Exercise material:
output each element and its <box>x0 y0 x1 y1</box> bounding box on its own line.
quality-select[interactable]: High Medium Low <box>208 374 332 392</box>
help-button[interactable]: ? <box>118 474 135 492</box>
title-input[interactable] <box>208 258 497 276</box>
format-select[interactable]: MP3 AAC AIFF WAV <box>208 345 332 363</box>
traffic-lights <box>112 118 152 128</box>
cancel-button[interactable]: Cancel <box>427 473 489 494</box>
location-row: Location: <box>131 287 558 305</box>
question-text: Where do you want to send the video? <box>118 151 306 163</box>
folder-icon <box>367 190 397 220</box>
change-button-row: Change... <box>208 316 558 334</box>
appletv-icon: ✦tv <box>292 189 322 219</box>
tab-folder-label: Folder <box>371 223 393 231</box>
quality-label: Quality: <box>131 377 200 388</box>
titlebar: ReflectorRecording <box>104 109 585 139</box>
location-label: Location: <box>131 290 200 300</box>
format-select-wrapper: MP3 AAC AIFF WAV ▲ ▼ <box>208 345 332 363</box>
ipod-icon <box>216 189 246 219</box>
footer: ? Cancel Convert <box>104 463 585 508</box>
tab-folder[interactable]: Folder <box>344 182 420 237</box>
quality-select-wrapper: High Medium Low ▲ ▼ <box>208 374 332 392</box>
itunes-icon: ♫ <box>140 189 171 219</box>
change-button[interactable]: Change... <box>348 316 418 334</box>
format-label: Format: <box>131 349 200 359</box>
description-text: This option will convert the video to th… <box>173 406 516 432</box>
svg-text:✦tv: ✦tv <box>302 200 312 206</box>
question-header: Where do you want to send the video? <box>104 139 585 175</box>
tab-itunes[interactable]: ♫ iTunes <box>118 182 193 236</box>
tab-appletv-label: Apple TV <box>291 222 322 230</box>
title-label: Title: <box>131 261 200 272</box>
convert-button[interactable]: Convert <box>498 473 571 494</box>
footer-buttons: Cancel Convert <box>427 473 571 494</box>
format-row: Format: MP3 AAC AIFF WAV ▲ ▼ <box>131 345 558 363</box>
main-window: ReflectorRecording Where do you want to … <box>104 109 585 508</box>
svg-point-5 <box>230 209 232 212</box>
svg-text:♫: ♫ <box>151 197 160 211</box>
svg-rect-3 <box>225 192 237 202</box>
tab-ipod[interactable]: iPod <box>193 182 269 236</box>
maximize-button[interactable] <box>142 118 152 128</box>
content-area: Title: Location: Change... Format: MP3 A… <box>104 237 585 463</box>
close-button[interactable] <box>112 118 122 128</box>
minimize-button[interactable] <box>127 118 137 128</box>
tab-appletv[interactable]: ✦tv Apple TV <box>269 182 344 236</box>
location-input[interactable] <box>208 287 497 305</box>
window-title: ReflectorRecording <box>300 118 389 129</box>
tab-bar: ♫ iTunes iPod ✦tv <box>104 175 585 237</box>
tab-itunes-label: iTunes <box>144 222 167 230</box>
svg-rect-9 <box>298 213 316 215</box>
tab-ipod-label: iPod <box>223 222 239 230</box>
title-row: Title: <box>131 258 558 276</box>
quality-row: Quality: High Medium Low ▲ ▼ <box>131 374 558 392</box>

Your goal: Your whole answer should be one number, the count of lines in the records that hold "text".

Solved problem: 4